My vi is pretty simple, it generates a random 2d array, and then takes the mean of the means.( So the mean of the means of each row)
The array "appended array 4" ( highlighted in green)n is the one that is being passed by the shift register.I dont understand why there is an extra line of zero?
Thanks!!
You build a 2D array with a 1D array and a 2D array. Since the 1D array is initially empty, it will be padded with the correct number of zeroes and thus you get a row of zeroes.
It is a little hard to figure out what you are trying to do. The code seems way too convoluted.
Why do you even have shift registers?
To generate a 2D array, then taking the mean of each row, then the mean of these means takes very little code. Here's what you could do.
(also note that your random integer gererator is highly biased, because 0 and 5 only occur at about 50% of the frequency of the other numbers. You need to multiply by 6 and round to -infinity to get even probabilities.)
thanks for the reply!
The reason I have shift registers is because I need to save all the values in the random array and the mean array.
This is ultimately what Im trying to do:
I want to take the mean of the first n1 points(generated by the random array) on the first iteration. On the next iteration, I need to take the mean of all the points I have so far, so from 0 to n2. On the next iteration I would take the mean of all the exising points so far, so 0 to n3( 0 < n1<n2<n3) and so on. So thats why I used shift registers to save these values each time.
I hope this makes my code a bit more clear!

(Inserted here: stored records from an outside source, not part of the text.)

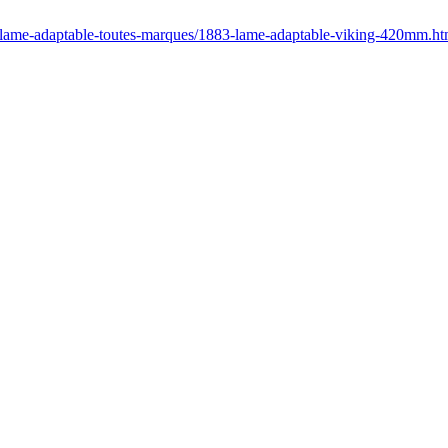
r/lame-adaptable-toutes-marques/1883-lame-adaptable-viking-420mm.ht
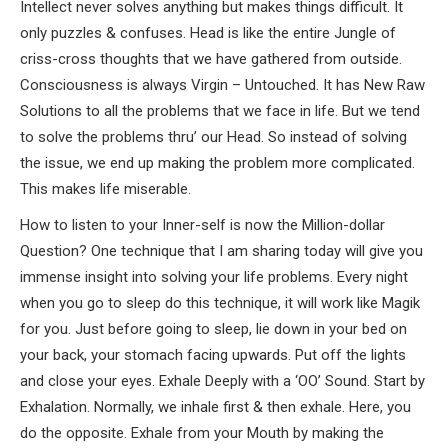
Intellect never solves anything but makes things difficult. It
only puzzles & confuses. Head is like the entire Jungle of
criss-cross thoughts that we have gathered from outside.
Consciousness is always Virgin – Untouched. It has New Raw
Solutions to all the problems that we face in life. But we tend
to solve the problems thru’ our Head. So instead of solving
the issue, we end up making the problem more complicated.
This makes life miserable.
How to listen to your Inner-self is now the Million-dollar
Question? One technique that I am sharing today will give you
immense insight into solving your life problems. Every night
when you go to sleep do this technique, it will work like Magik
for you. Just before going to sleep, lie down in your bed on
your back, your stomach facing upwards. Put off the lights
and close your eyes. Exhale Deeply with a ‘OO’ Sound. Start by
Exhalation. Normally, we inhale first & then exhale. Here, you
do the opposite. Exhale from your Mouth by making the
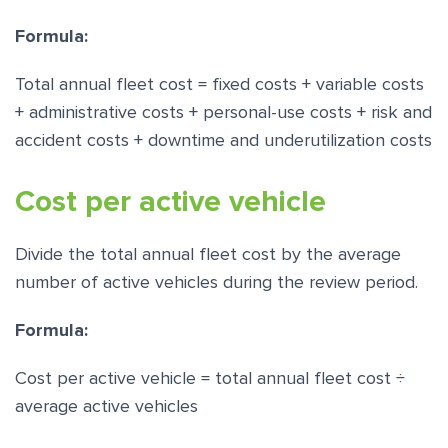
Formula:
Total annual fleet cost = fixed costs + variable costs
+ administrative costs + personal-use costs + risk and
accident costs + downtime and underutilization costs
Cost per active vehicle
Divide the total annual fleet cost by the average
number of active vehicles during the review period.
Formula:
Cost per active vehicle = total annual fleet cost ÷
average active vehicles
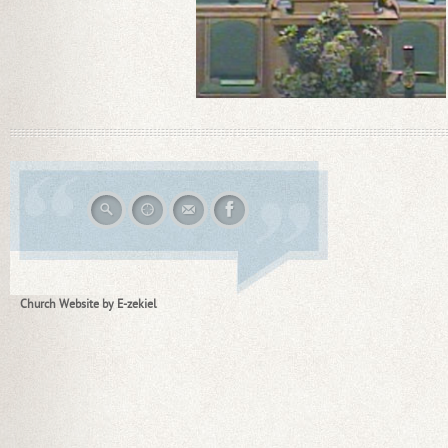
Church Website by E-zekiel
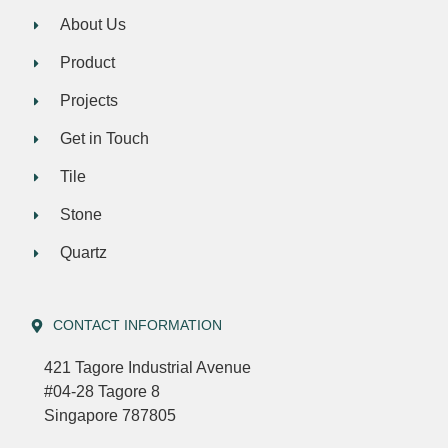
About Us
Product
Projects
Get in Touch
Tile
Stone
Quartz
CONTACT INFORMATION
421 Tagore Industrial Avenue
#04-28 Tagore 8
Singapore 787805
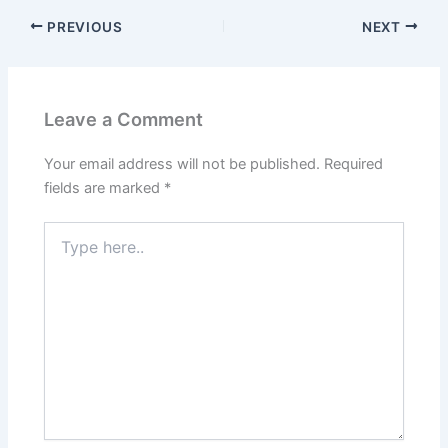
PREVIOUS
NEXT
Leave a Comment
Your email address will not be published.
Required
fields are marked
*
Type
here..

developer001 wrote:I want to take the mean of the first n1 points(generated by the random array) on the first iteration. On the next iteration, I need to take the mean of all the points I have so far, so from 0 to n2. On the next iteration I would take the mean of all the exising points so far, so 0 to n3( 0 < n1<n2<n3) and so on. So thats why I used shift registers to save these values each time.
I hope this makes my code a bit more clear!
No, it is not clear.
Why do you generate a 2D random array at all. 0..n1, 0..n2, etc. all look pretty 1D to me, but maybe I don't quite understand your nomenclature.
So you want a moving average? Then why calculate the mean of all values each time? The average will always be:
Mean-mean/num of measurements + new value/num of measurements.
Although your number of measurements is probably small and you can recalculate it each time. 🙂
/Y
Well, this seems like a pretty useless exercise, but of you want to add new rows to a 2D array, you need to initialize the shift register with a 2D array and use built array in concatenate mode.
Here is a quick example that appends a new 2D array to an existing 2D array and does the mean of rows and overall mean. (Of course you'll run out of memory and the task gets harded and harder with each iteration so you need to modify for your purpose. Still, this should get you started).
Your code is still incredibly convoluted:
- The shift register with the 1D array is never used, so why is it there?
- Why do you constantly transpose? You definitely should add rows like in my example. Adding columns is very expensive becaue the values are not adjacent in memory.
- You tap into the shift register value before the build array node, thus your analysis lags one iteration behind.
- What's the point of the lower shift register? Its value is never used.
- You will run out of memory no matter what, because your data structures grow without bounds.
- Why don't you start with the code I showed you, it is much more streamlined?